Is there a premium that should be placed on having left-handed starting pitching, at the front of the rotation?
1) Unless I'm mistaken, all of the minor league talent that the Red Sox have at the starting pitching spot -- at least the guys who are heir apparents to the starting roles -- are right handed. So, let's assume if Lester leaves that we're looking at something like Lackey, Buchholz, Workman/Doubront, Webster. We still have a lefty, but the book is sort of still out on him, and he's in the 3 or 4 hole, most likely. The prospect of acquiring decent starting left-handed pitching seems unlikely.
2) The premise: Left-handed pitching pays dividends that go beyond merely the stats of the particular pitcher. Put another way, if you had two pitchers with exactly the same numbers, you'd take the lefty over the righty. This is mostly because the ability to alternative left-handed and right-handed pitching supposedly has a beneficial effect over a series -- especially over a longer series like the playoffs. This is often repeated. It could be lore. "Off-balanceness" could be a myth. Google searching does not reveal to me any studies that attempt to quantify whether teams perform worse facing a pitcher the day after facing a pitcher who throws with the opposite hand than they do with a same-handed pitcher.

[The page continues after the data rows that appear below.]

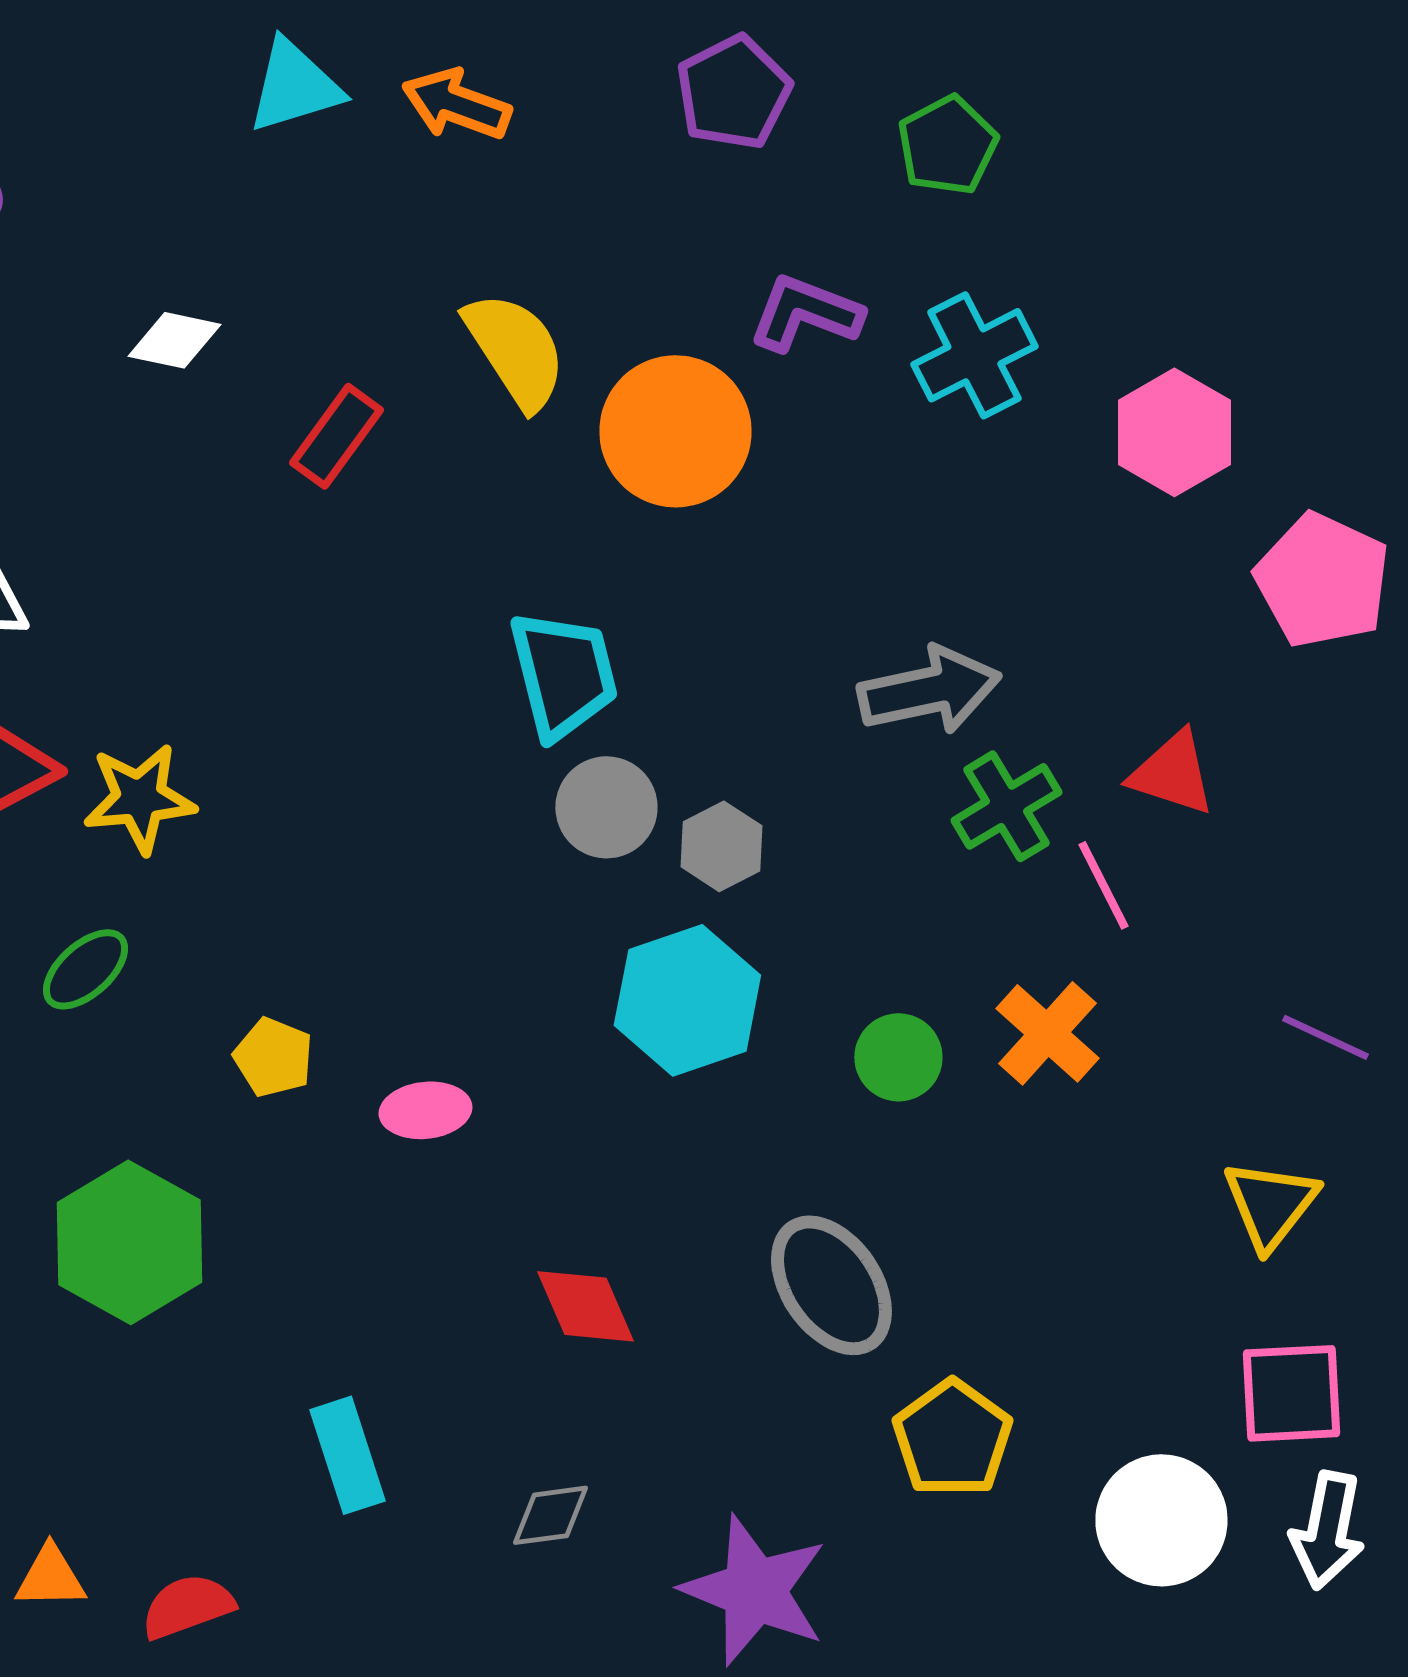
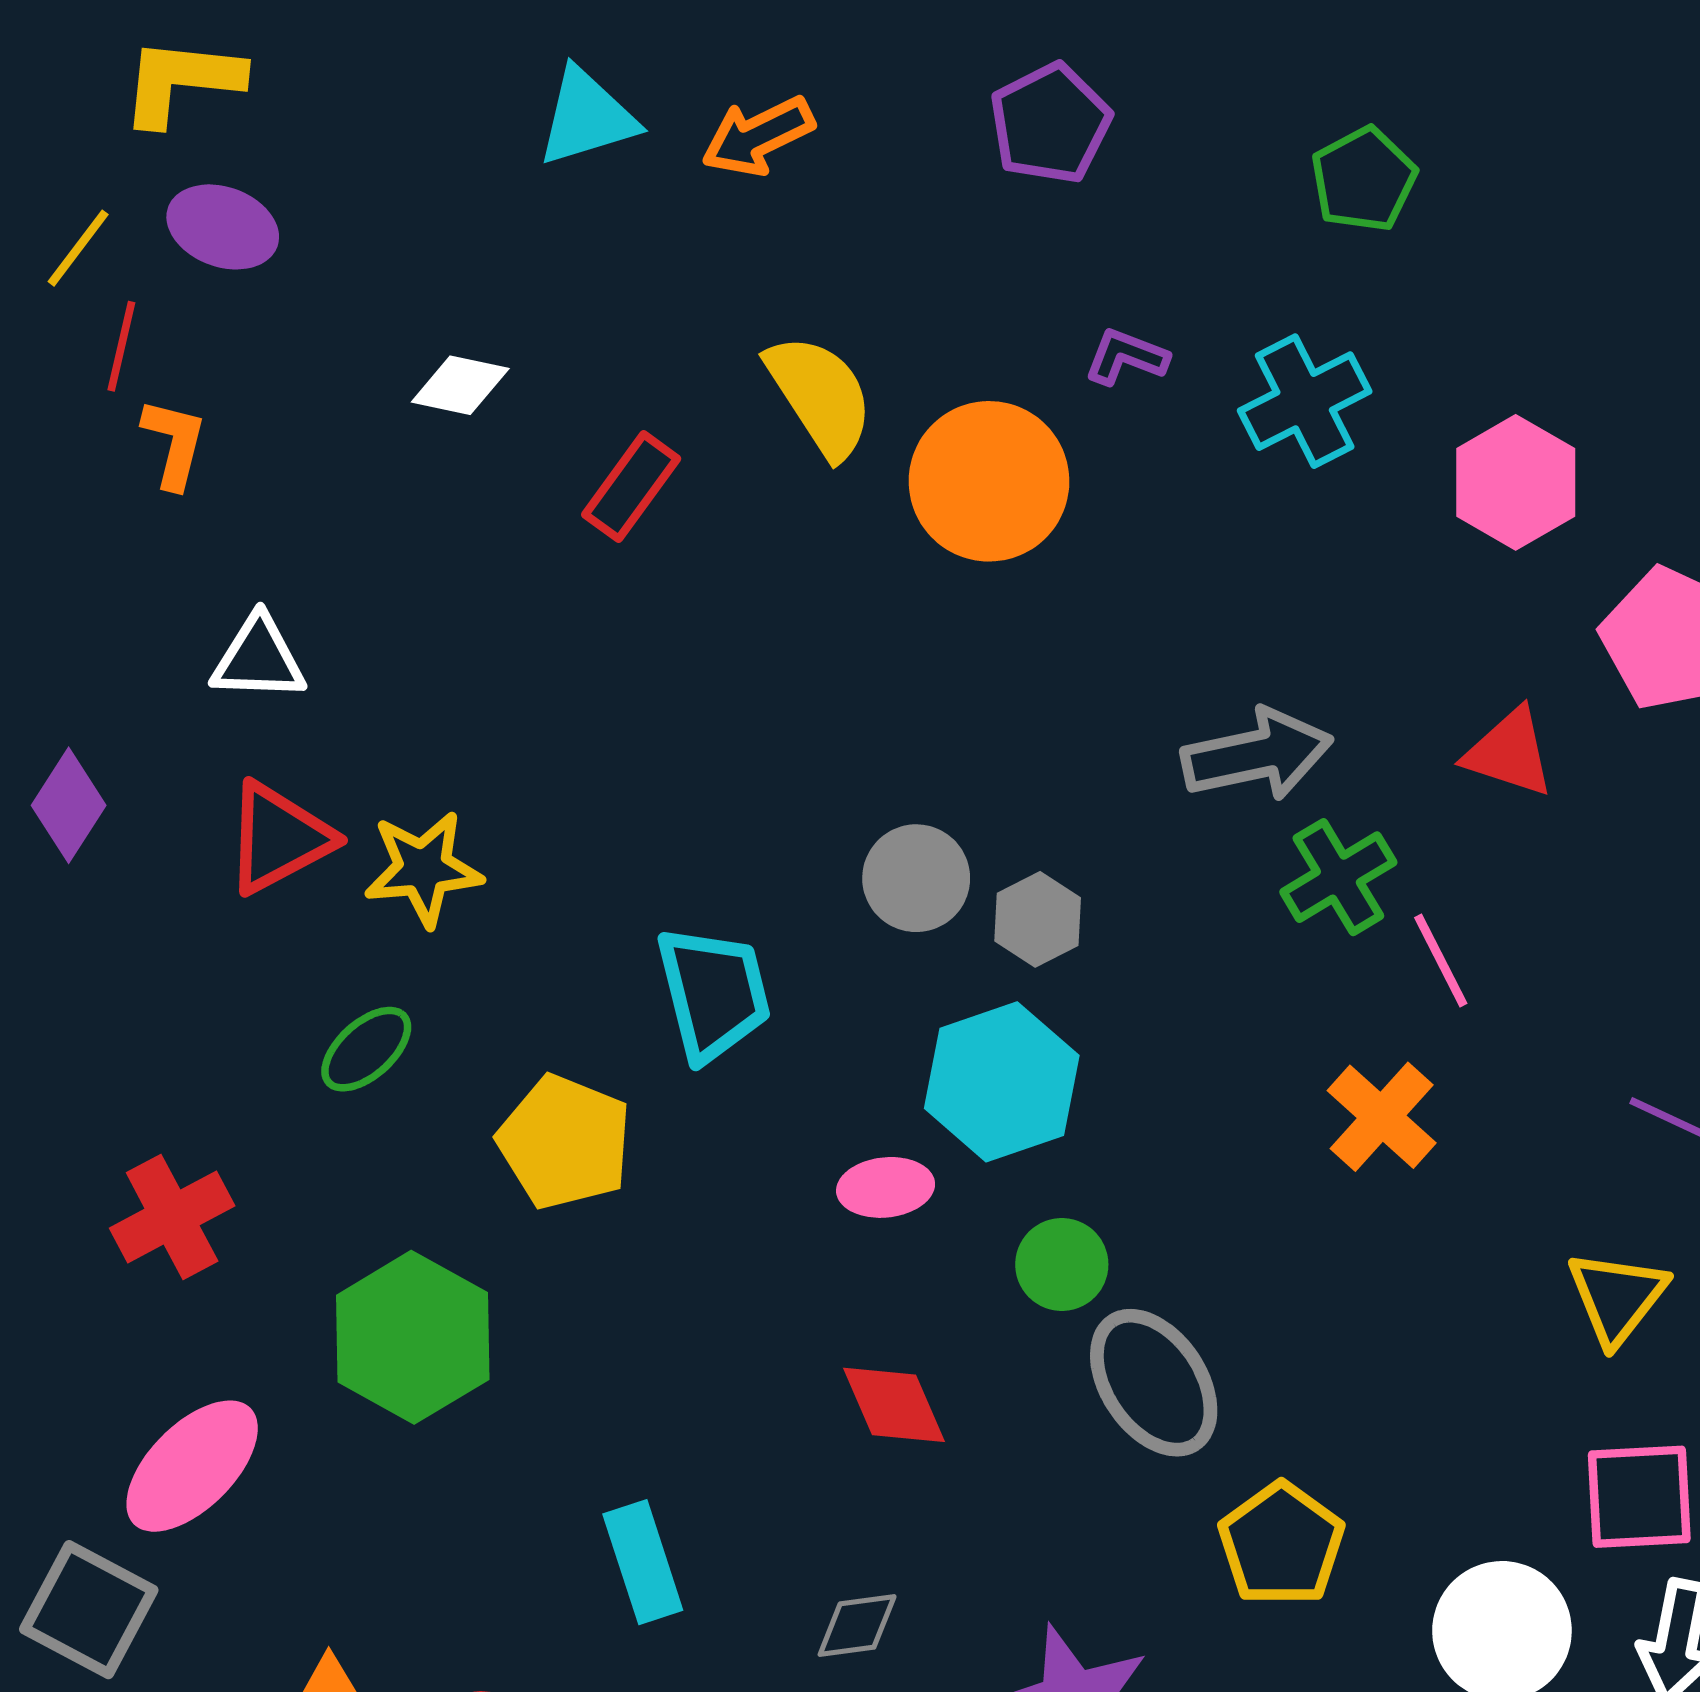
orange arrow: (456, 104) -> (758, 136), turned -46
green pentagon: (947, 145) -> (1364, 179), moved
purple L-shape: (805, 313) -> (1126, 357), size x0.7
cyan trapezoid: (563, 674) -> (714, 993), moved
red triangle: (1172, 773) -> (1509, 753), moved
yellow pentagon: (273, 1057) -> (565, 1142), size x1.6
green circle: (898, 1057) -> (1062, 1264), moved
pink ellipse: (425, 1110) -> (886, 1187), moved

3) Let's put to the side any advantage that left-handed pitchers have. To me, this is so difficult to quantify in the first place. Left-handers are better at controlling the running game, though Lester not so much. Left-handers tend to have more movement. Left-handed batter tends to be better hitters, putting a premium on having lefty pitching. (Though it's debatable whether this is the result of the platoon advantage lefties have in a league dominated by RHP, or whether positional bias plays a role -- the phenomenon that most of the premium defensive positions are not available to lefties, so they better be good hitters to make it to MLB.) But, on the other hand, left-handed pitchers are giving away the platoon advantage more often than RHP, since the majority of batters bat right.
So, let's call number 3 a wash. It really doesn't matter, because in the end you can judge a LHP by looking at his numbers. The question is whether there's an overall rotation advantage to having a guy like Lester, separate from his numbers, that will be lost and is worth paying something for? Did the Randy Johnson/Curt Schilling one-two punch make them both worth more than the sum of their parts? I'd note that in 2004, the Red Sox won the world series without, I believe, ever starting a lefty. If the top of your rotation is Schilling/Pedro, it probably doesn't make much of a difference (or, to take a modern example, I'm sure the Tigers are just fine with Verlander/Scherzer). But the 2015 Red Sox won't have that kind of punch, and it makes me wonder whether losing the Lester/Lackey tandem at the top of the line up makes Lester worth a bit more than just the loss of Lester's numbers alone for this team at this time.